# Pecan Wood



## dog1234 (Apr 16, 2019)

Hey guys,

I have read many, many threads here on green wood. It seem like 3-6 moths after cutting and splitting would be good if it covered and has air movement. My neighbor has two dead pecan trees in his yard. Last Friday we had a big wind day and he had half of one of the dead trees fall. I jumped on that wood and cut and split it. My question is it appeared to be dry (cured)? Since it has been dead for while do you guys thing it is classified cured and ready to use for smoking?

Thanks


----------



## foamheart (Apr 17, 2019)

You said you cut it and split it, was the wood grain dry? When you picked up a a piece was it heavy? Was it slightly lighter than you'd imagine it to be? You really should be able to tell if it was still green or not. 

Try it, see what you think. If in doubt I'd start with the smaller diameter pieces. They would be farthest from the ground where the sap would have been stored if still green. I don't know about your trees, but mine just budded out about a week ago, two at the most so it would be hard to to use that as a sign. My big old trees are always the very last to bud every spring, I was always told they could sense the weather and you'd get no more hard freezes after they bloom. <Shrugs> But we all know ya can't trust them old farmers....LOL 

Baton Rouge weatherman says another big blow this coming before this weekend (Thursday I think) so keep an eye out its always the best time to get wood.


----------



## motolife313 (Apr 17, 2019)

Wood can be down for years and still not season. I know because I’ve been chasing wood for a while and milling lately. Cut into it try and build a fire with it. If it doesn’t burn you now it’s still have too much water in it. Or Lowe’s sells a good moisture meter for 25$. That’s what I use.
	

		
			
		

		
	







	

		
			
		

		
	
this is what you want. Hard to get it this dry outside tho since the moisture is higher outside. Usually my wood goes to about 16% outside. Green wood that fresh cut is usually 25% to 30% or higher. That fresh cut. I’ve gotten oak and apple that looks like it’s been been at least couple years because the bark is off and full of bugs and it’s at 25% but I’m in the PNW and it rains a lot so you might be ok if your in a dry area


----------



## indaswamp (Apr 17, 2019)

Definitely not dry here in south Louisiana...we avg. 7- inches of rain a year. Though it does get hot in the summertime.
That's a cool moisture meter moto...did not know they made one that cheap, might pick one up....thanks for posting.


----------



## HalfSmoked (Apr 17, 2019)

Nice find on the wood as said make a fire and see how it burns.

Warren


----------



## indaswamp (Apr 17, 2019)

I'm actually getting some free pecan wood myself this week. My uncle called yesterday to tell me his neighbor had a pecan tree fall down with the strong spring storms that have been rolling through. Might go cut it this afternoon if the rain holds off long enough.


----------



## Hawging It (Apr 17, 2019)

Probably not ready yet. Let it age for a couple of months.


----------



## dward51 (Apr 17, 2019)

It also depends on how you cut/split it and how you intend to use it.  

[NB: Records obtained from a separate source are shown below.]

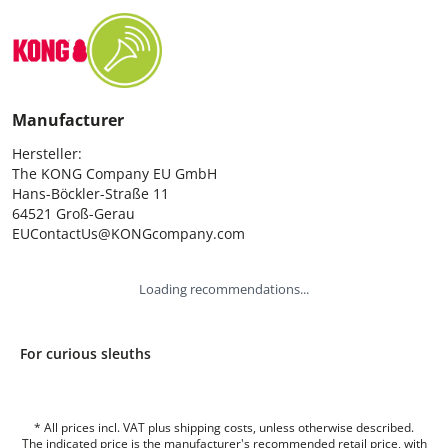
Manufacturer
Hersteller:

The KONG Company EU GmbH

Hans-Böckler-Straße 11

64521 Groß-Gerau

EUContactUs@KONGcompany.com
Loading recommendations...
For curious sleuths
* All prices incl. VAT plus shipping costs, unless otherwise described.
The indicated price is the manufacturer's recommended retail price, with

Cutting into thinner splits will dry it faster.  If you are using it in a charcoal burner, cutting it into fist sized chunks or "mini-splits" (short splits) will also speed up the drying.  For use in a stick burner, there are a lot of techniques for pre-heating and drying wood as part of the staging for use in the firebox.  I have a couple of boxes of split/chunked pecan from a blow down in storage in my basement.  Super dry by now, but it's my back stock.  I also like to only use bark-less Pecan for my smoking in my WSM (which is why I use chunks and not full splits).  May not matter for a stick burner though.

I've never used green Pecan, but there are a lot of folks and commercial restaurants who use "green" hickory all the time (and prefer it).


----------



## pineywoods (Apr 17, 2019)

Green pecan will not burn very well from what I've seen and used. After hurricane Michael you could have loaded semi loads of downed pecan in N Florida and S Georgia. Pecan does not last as long as hickory, oak, or cherry after it's dry split and stacked


----------



## dog1234 (Apr 17, 2019)

Thanks guys,

The wood is pretty dry in my opinion already. I have cut several trees in my days that were green and this is defiantly not that green. I would say its light in weight compared to the size of the logs. I am using it in a stick burner. The piece that I had access to is the top of the tree, so I guess that's good, I guess due to the sap if any is properly lower to the bottom closer to the ground. I have cut it into 8" long pieces and split it. 8" is about all I can get in my fire box as it relatively small. I guess I will let it dry out more, for a few months.


----------